Sea Salt Caramel Cheesecake2Sea Salt Caramel Cheesecake3Sea salt caramel sauce:

100g granulated sugar

22g water

120g whipping cream (heated to 60 degrees)

25g butter

1.5g salt


Caramel cheesecake:

50g caramel biscuits

25g butter

200g cream cheese

8g granulated sugar

30g caramel sauce

100g whipping cream

50g milk

10g gelatin

Caramel biscuits as needed


Caramel glaze:

70g caramel sauce

20g warm water

3g gelatin

Steps

1. Make sea salt caramel sauce. Put sugar and water in a small pot, heat continuously over medium-low heat, and never stir.

2. Remove from heat until the color turns amber, add warm whipped cream, and stir evenly. At this time, it will splash. To avoid burns, it is recommended to operate in the sink!

3. Add salt and butter, stir evenly, and set aside.

4. Make cake biscuit base. Crush the caramel biscuits and add melted butter to mix well, spread it on the bottom of the mold, and compact it.

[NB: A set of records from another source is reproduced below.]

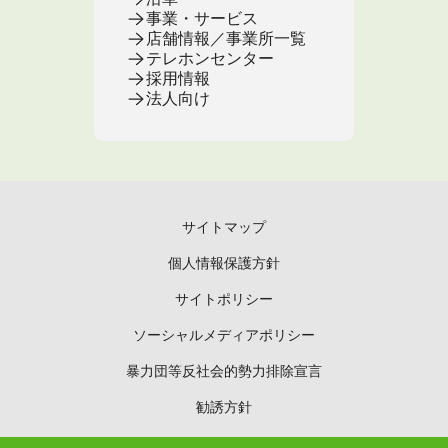
事業・サービス
店舗情報／事業所一覧
テレホンセンター
採用情報
法人向け
サイトマップ
個人情報保護方針
サイトポリシー
ソーシャルメディアポリシー
暴力団等反社会的勢力排除宣言
勧誘方針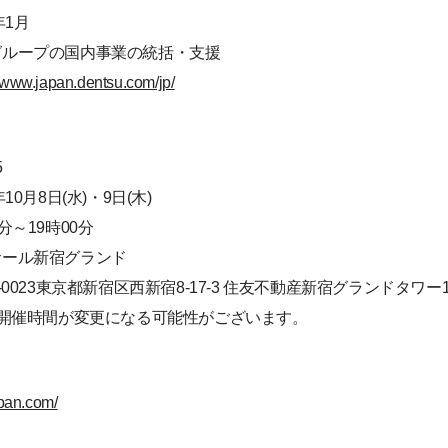
年1月
グループの国内事業の統括・支援
//www.japan.dentsu.com/jp/
5
10月8日(水)・9日(木)
分～19時00分
サール新宿グランド
-0023東京都新宿区西新宿8-17-3 住友不動産新宿グランドタワー1
開催時間が変更になる可能性がございます。
apan.com/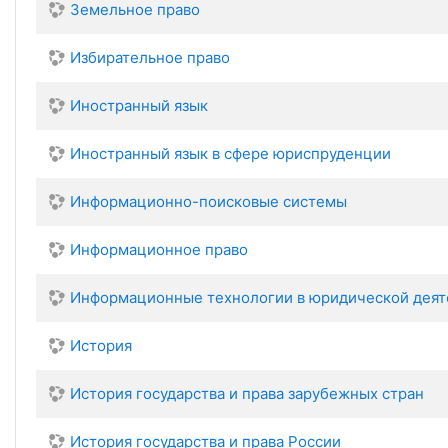
Земельное право
Избирательное право
Иностранный язык
Иностранный язык в сфере юриспруденции
Информационно-поисковые системы
Информационное право
Информационные технологии в юридической деят
История
История государства и права зарубежных стран
История государства и права России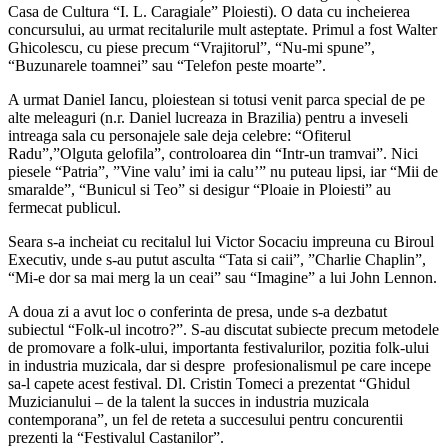
Casa de Cultura “I. L. Caragiale” Ploiesti). O data cu incheierea
concursului, au urmat recitalurile mult asteptate. Primul a fost Walter
Ghicolescu, cu piese precum “Vrajitorul”, “Nu-mi spune”,
“Buzunarele toamnei” sau “Telefon peste moarte”.
A urmat Daniel Iancu, ploiestean si totusi venit parca special de pe
alte meleaguri (n.r. Daniel lucreaza in Brazilia) pentru a inveseli
intreaga sala cu personajele sale deja celebre: “Ofiterul
Radu”,”Olguta gelofila”, controloarea din “Intr-un tramvai”. Nici
piesele “Patria”, ”Vine valu’ imi ia calu’” nu puteau lipsi, iar “Mii de
smaralde”, “Bunicul si Teo” si desigur “Ploaie in Ploiesti” au
fermecat publicul.
Seara s-a incheiat cu recitalul lui Victor Socaciu impreuna cu Biroul
Executiv, unde s-au putut asculta “Tata si caii”, ”Charlie Chaplin”,
“Mi-e dor sa mai merg la un ceai” sau “Imagine” a lui John Lennon.
A doua zi a avut loc o conferinta de presa, unde s-a dezbatut
subiectul “Folk-ul incotro?”. S-au discutat subiecte precum metodele
de promovare a folk-ului, importanta festivalurilor, pozitia folk-ului
in industria muzicala, dar si despre profesionalismul pe care incepe
sa-l capete acest festival. Dl. Cristin Tomeci a prezentat “Ghidul
Muzicianului – de la talent la succes in industria muzicala
contemporana”, un fel de reteta a succesului pentru concurentii
prezenti la “Festivalul Castanilor”.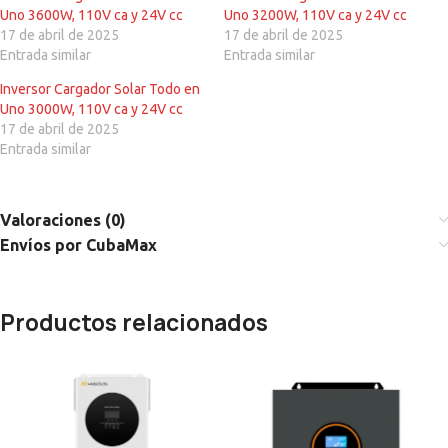
Uno 3600W, 110V ca y 24V cc
Uno 3200W, 110V ca y 24V cc
17 de abril de 2025
17 de abril de 2025
Entrada similar
Entrada similar
Inversor Cargador Solar Todo en
Uno 3000W, 110V ca y 24V cc
17 de abril de 2025
Entrada similar
Valoraciones (0)
Envíos por CubaMax
Productos relacionados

5. Make cheese paste. Soften the cream cheese at room temperature, add fine sugar and caramel sauce and stir smoothly.

6. Beat the whipped cream to yogurt state, add cheese paste, and stir evenly.

7. Soak the gelatin sheets in cold water, add them to hot milk to melt evenly, then add cheese paste and stir evenly.

8. Sieve the cheese paste and pour it into the mousse mold. You can add some biscuit crumbs in the middle to increase the taste, or you can add them.

9. Put the mold in the refrigerator for more than 4 hours.

10. Make the glaze: Soak the gelatin in cold water until soft, add water and caramel sauce, and stir evenly. Then pour it on the solidified cake surface and refrigerate for more than 2 hours.

11. When eating, you can blow around with a hair dryer to remove it from the mold, or wrap it with a hot towel.